### What you have to do
The response should contain only those lines of the entries below that include the string "default".

### Data excerpts
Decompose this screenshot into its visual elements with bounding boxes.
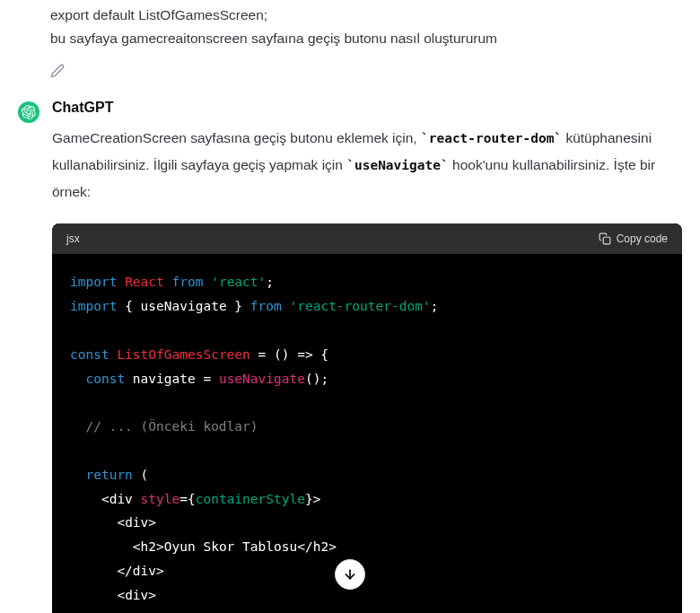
code-line: <div style={containerStyle}> <box>70 487 664 512</box>
copy-code-button[interactable]: Copy code <box>599 232 668 245</box>
code-line: <div> <box>70 583 664 608</box>
code-line: return ( <box>70 463 664 487</box>
inline-code: `useNavigate` <box>346 158 449 172</box>
code-lang-label: jsx <box>66 232 80 245</box>
clipboard-icon <box>599 232 611 245</box>
user-message: export default ListOfGamesScreen; bu say… <box>50 0 682 82</box>
text-span: GameCreationScreen sayfasına geçiş buton… <box>52 130 421 145</box>
code-line: const ListOfGamesScreen = () => { <box>70 343 664 367</box>
assistant-avatar <box>18 101 39 123</box>
code-line: import React from 'react'; <box>70 270 664 294</box>
edit-message-button[interactable] <box>50 64 65 78</box>
assistant-paragraph: GameCreationScreen sayfasına geçiş buton… <box>52 125 682 206</box>
assistant-name: ChatGPT <box>52 100 682 116</box>
pencil-icon <box>50 64 65 78</box>
code-block: jsx Copy code import React from 'react';… <box>52 223 682 613</box>
code-line: <div> <box>70 511 664 535</box>
inline-code: `react-router-dom` <box>421 131 562 145</box>
openai-logo-icon <box>22 105 36 119</box>
code-line <box>70 319 664 343</box>
user-text-line: export default ListOfGamesScreen; <box>50 4 682 27</box>
code-line <box>70 439 664 463</box>
code-line: </div> <box>70 559 664 583</box>
copy-code-label: Copy code <box>617 232 668 245</box>
code-line: import { useNavigate } from 'react-route… <box>70 294 664 319</box>
svg-rect-0 <box>603 238 610 245</box>
code-line: <h2>Oyun Skor Tablosu</h2> <box>70 535 664 559</box>
code-line: // ... (Önceki kodlar) <box>70 415 664 439</box>
scroll-down-button[interactable] <box>335 559 365 590</box>
assistant-message: ChatGPT GameCreationScreen sayfasına geç… <box>18 100 682 613</box>
code-header: jsx Copy code <box>52 223 682 254</box>
arrow-down-icon <box>343 567 357 582</box>
user-text-line: bu sayfaya gamecreaitonscreen sayfaına g… <box>50 27 682 50</box>
code-line <box>70 390 664 415</box>
code-body[interactable]: import React from 'react'; import { useN… <box>52 254 682 613</box>
code-line: const navigate = useNavigate(); <box>70 367 664 391</box>
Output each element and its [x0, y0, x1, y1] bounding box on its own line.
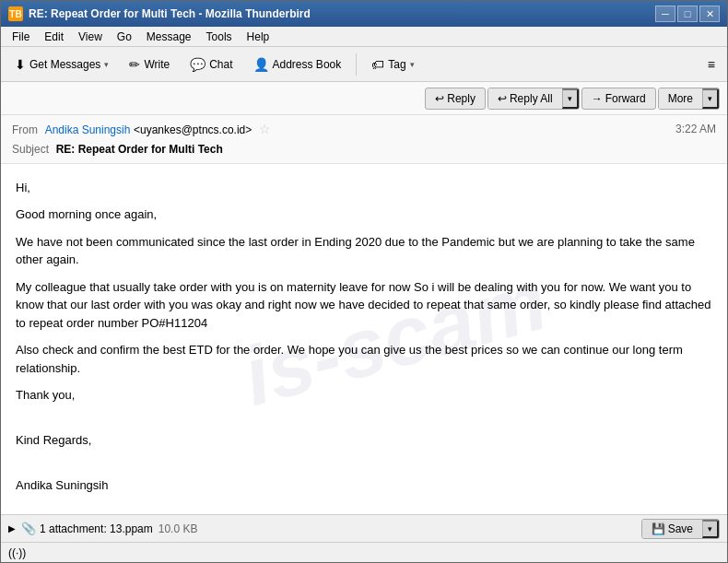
menu-view[interactable]: View	[71, 29, 110, 45]
email-para-6: Thank you,	[16, 386, 712, 405]
tag-dropdown-icon: ▾	[410, 60, 415, 69]
chat-button[interactable]: 💬 Chat	[182, 53, 241, 76]
email-subject: RE: Repeat Order for Multi Tech	[56, 143, 223, 156]
save-button[interactable]: 💾 Save	[642, 520, 702, 538]
menu-go[interactable]: Go	[110, 29, 139, 45]
hamburger-button[interactable]: ≡	[701, 52, 722, 77]
write-icon: ✏	[129, 57, 140, 72]
email-content: Hi, Good morning once again, We have not…	[16, 179, 712, 514]
from-row: From Andika Suningsih <uyankes@ptncs.co.…	[12, 119, 716, 140]
email-para-4: My colleague that usually take order wit…	[16, 278, 712, 333]
from-name[interactable]: Andika Suningsih	[45, 123, 131, 136]
statusbar: ((·))	[1, 542, 727, 562]
reply-icon: ↩	[435, 92, 444, 105]
expand-icon[interactable]: ▶	[8, 523, 16, 534]
chat-icon: 💬	[190, 57, 205, 72]
menu-help[interactable]: Help	[240, 29, 277, 45]
reply-button[interactable]: ↩ Reply	[425, 88, 486, 110]
email-time: 3:22 AM	[675, 121, 716, 138]
toolbar: ⬇ Get Messages ▾ ✏ Write 💬 Chat 👤 Addres…	[1, 47, 727, 82]
get-messages-icon: ⬇	[15, 57, 26, 72]
email-body: is-scam Hi, Good morning once again, We …	[1, 164, 727, 514]
star-icon[interactable]: ☆	[259, 122, 271, 136]
email-para-7: Kind Regards,	[16, 431, 712, 450]
reply-all-button[interactable]: ↩ Reply All	[488, 88, 562, 109]
attachment-size: 10.0 KB	[159, 522, 198, 535]
reply-all-icon: ↩	[498, 92, 507, 105]
more-split: More ▾	[658, 88, 720, 110]
titlebar: TB RE: Repeat Order for Multi Tech - Moz…	[1, 1, 727, 27]
minimize-button[interactable]: ─	[655, 6, 675, 22]
from-email: <uyankes@ptncs.co.id>	[134, 123, 252, 136]
menu-message[interactable]: Message	[139, 29, 199, 45]
subject-row: Subject RE: Repeat Order for Multi Tech	[12, 140, 716, 159]
menu-tools[interactable]: Tools	[199, 29, 240, 45]
reply-all-dropdown[interactable]: ▾	[562, 88, 579, 109]
window-title: RE: Repeat Order for Multi Tech - Mozill…	[29, 7, 311, 20]
more-dropdown[interactable]: ▾	[702, 88, 719, 109]
address-book-icon: 👤	[253, 57, 269, 72]
main-window: TB RE: Repeat Order for Multi Tech - Moz…	[0, 0, 728, 563]
wifi-icon: ((·))	[8, 546, 26, 559]
write-button[interactable]: ✏ Write	[121, 53, 178, 76]
toolbar-separator	[356, 53, 357, 76]
close-button[interactable]: ✕	[699, 6, 720, 22]
menu-edit[interactable]: Edit	[37, 29, 71, 45]
tag-button[interactable]: 🏷 Tag ▾	[363, 53, 422, 76]
save-dropdown[interactable]: ▾	[702, 520, 719, 538]
attachment-icon: 📎	[21, 522, 36, 535]
get-messages-button[interactable]: ⬇ Get Messages ▾	[6, 53, 117, 76]
email-para-2: Good morning once again,	[16, 205, 712, 224]
email-para-3: We have not been communicated since the …	[16, 233, 712, 269]
save-split-button: 💾 Save ▾	[641, 519, 720, 539]
address-book-button[interactable]: 👤 Address Book	[245, 53, 350, 76]
get-messages-dropdown-icon: ▾	[104, 60, 109, 69]
email-para-8: Andika Suningsih	[16, 476, 712, 495]
more-button[interactable]: More	[659, 88, 702, 109]
subject-label: Subject	[12, 143, 49, 156]
tag-icon: 🏷	[371, 57, 384, 72]
app-icon: TB	[8, 6, 23, 21]
from-label: From	[12, 123, 38, 136]
menubar: File Edit View Go Message Tools Help	[1, 27, 727, 47]
actionbar: ↩ Reply ↩ Reply All ▾ → Forward More ▾	[1, 82, 727, 115]
email-header: From Andika Suningsih <uyankes@ptncs.co.…	[1, 115, 727, 164]
footer: ▶ 📎 1 attachment: 13.ppam 10.0 KB 💾 Save…	[1, 514, 727, 542]
forward-button[interactable]: → Forward	[581, 88, 656, 110]
titlebar-controls: ─ □ ✕	[655, 6, 720, 22]
reply-all-split: ↩ Reply All ▾	[487, 88, 580, 110]
forward-icon: →	[592, 92, 603, 105]
email-para-1: Hi,	[16, 179, 712, 197]
save-icon: 💾	[652, 522, 665, 535]
attachment-text: 1 attachment: 13.ppam	[40, 522, 153, 535]
maximize-button[interactable]: □	[677, 6, 698, 22]
email-para-5: Also check and confirm the best ETD for …	[16, 341, 712, 377]
menu-file[interactable]: File	[5, 29, 37, 45]
titlebar-left: TB RE: Repeat Order for Multi Tech - Moz…	[8, 6, 311, 21]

### Written response
user-message: export default ListOfGamesScreen; bu say… <box>50 0 682 82</box>
user-text-line: export default ListOfGamesScreen; <box>50 4 682 27</box>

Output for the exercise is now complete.